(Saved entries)
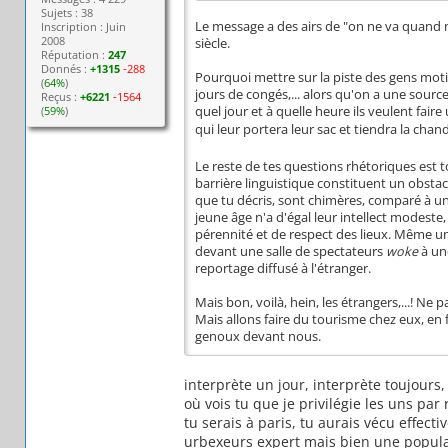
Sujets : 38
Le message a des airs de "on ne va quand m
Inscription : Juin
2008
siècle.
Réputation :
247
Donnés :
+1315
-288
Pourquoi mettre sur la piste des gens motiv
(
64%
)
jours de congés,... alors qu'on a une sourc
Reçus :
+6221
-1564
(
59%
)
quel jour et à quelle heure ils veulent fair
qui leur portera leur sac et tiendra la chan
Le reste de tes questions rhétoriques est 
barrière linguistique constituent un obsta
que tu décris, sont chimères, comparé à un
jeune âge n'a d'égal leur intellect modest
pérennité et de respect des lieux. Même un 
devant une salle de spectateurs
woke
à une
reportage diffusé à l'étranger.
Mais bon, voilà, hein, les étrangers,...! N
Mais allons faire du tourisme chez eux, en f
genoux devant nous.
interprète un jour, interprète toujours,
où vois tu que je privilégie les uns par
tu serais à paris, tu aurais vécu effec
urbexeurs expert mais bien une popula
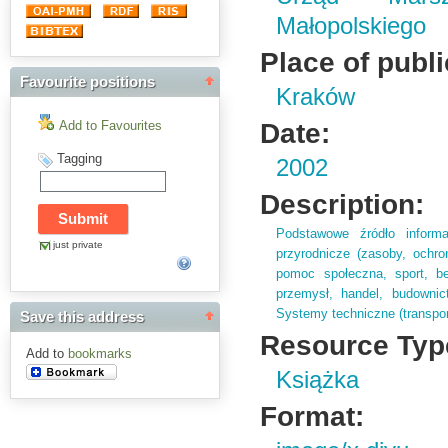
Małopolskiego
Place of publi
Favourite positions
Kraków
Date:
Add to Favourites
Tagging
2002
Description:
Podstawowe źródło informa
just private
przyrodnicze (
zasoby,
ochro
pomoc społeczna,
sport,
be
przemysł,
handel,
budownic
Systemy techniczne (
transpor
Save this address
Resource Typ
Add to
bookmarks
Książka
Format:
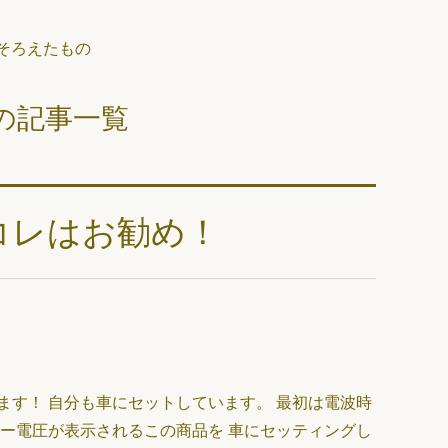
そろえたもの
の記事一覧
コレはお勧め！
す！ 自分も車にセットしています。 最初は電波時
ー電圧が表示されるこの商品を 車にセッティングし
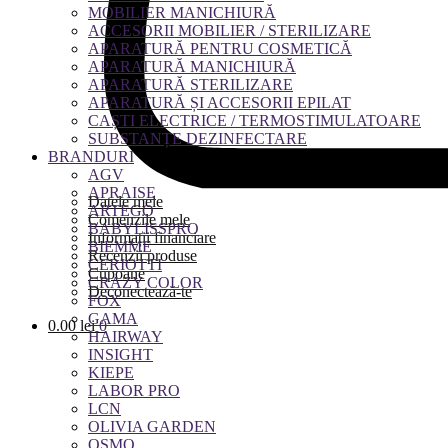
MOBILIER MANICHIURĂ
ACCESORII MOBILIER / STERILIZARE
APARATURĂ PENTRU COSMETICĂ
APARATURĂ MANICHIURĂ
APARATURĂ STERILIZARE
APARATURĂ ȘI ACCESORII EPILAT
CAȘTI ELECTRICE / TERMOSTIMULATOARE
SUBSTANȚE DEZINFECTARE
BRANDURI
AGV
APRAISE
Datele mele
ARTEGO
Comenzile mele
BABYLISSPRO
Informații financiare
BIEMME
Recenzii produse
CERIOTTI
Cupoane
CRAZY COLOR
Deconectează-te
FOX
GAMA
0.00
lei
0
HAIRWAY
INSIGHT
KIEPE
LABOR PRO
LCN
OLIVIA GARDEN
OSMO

WHAT IS NEEDED — Out of the data above, return each line where the word "ACCESORII" can be found.

ANSWER SPACE —
ACCESORII MOBILIER / STERILIZARE
APARATURĂ ȘI ACCESORII EPILAT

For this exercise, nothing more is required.